PROBLEM DETAILS - Tell how many lines in the records contain the word "each"; the number alone is the answer.

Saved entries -
□ □ □ □
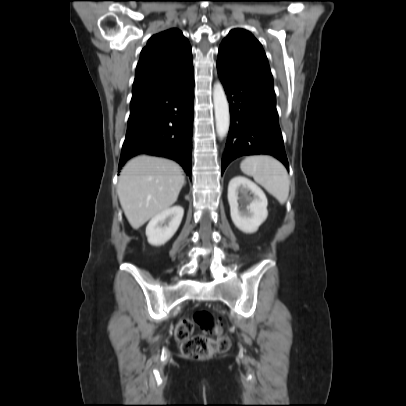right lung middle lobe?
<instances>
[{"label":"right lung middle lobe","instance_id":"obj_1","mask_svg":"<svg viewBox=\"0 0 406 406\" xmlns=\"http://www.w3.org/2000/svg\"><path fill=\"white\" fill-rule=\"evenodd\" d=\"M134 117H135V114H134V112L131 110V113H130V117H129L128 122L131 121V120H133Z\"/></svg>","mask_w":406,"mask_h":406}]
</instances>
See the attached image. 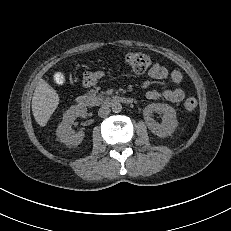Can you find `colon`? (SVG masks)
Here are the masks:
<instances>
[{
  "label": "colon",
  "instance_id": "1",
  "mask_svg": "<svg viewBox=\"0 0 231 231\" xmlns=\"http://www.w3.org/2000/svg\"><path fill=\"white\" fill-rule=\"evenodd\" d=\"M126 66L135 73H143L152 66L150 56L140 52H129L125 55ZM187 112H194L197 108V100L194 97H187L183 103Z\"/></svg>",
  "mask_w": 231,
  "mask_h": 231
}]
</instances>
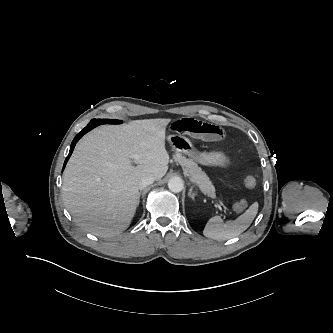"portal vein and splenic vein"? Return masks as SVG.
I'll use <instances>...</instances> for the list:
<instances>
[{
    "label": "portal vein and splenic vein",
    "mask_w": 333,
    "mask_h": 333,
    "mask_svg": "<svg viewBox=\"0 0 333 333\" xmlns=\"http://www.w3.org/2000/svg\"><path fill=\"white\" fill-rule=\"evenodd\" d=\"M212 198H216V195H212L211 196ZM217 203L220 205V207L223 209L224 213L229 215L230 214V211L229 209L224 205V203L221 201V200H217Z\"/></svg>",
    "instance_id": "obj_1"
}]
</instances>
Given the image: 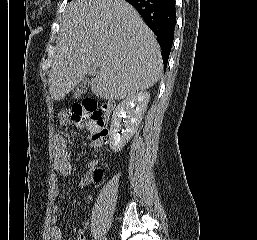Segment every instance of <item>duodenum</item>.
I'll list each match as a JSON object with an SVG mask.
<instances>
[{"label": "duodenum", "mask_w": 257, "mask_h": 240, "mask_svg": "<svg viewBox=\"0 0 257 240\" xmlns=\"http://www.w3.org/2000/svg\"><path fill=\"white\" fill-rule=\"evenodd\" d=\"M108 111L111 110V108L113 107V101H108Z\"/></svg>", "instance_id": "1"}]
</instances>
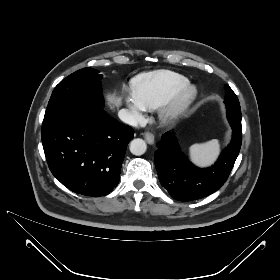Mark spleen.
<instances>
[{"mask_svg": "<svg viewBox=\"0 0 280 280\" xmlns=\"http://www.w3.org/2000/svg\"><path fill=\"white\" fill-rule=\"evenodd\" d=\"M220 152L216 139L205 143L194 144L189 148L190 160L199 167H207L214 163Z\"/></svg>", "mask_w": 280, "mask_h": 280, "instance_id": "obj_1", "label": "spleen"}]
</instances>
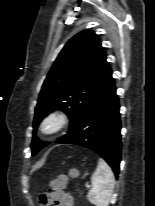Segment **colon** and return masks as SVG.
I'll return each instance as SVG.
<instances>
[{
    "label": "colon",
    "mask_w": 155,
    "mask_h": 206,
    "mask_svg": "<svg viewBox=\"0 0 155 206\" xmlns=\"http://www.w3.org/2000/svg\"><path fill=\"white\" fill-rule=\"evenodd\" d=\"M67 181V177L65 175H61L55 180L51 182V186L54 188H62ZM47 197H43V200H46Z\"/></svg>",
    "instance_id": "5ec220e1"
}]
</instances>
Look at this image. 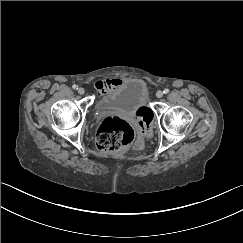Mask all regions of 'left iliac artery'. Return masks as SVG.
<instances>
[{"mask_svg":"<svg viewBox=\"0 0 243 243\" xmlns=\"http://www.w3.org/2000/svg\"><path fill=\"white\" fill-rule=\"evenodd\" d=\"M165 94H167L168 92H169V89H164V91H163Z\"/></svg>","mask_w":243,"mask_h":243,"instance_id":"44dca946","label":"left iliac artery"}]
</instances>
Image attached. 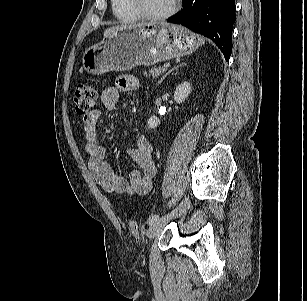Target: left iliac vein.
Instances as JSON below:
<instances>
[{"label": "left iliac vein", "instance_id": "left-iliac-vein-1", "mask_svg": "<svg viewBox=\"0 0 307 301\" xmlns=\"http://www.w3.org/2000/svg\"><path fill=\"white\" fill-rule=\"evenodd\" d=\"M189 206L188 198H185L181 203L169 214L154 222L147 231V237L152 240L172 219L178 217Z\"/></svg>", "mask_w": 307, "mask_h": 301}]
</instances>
□ □ □ □
SOLVED PROBLEM - 2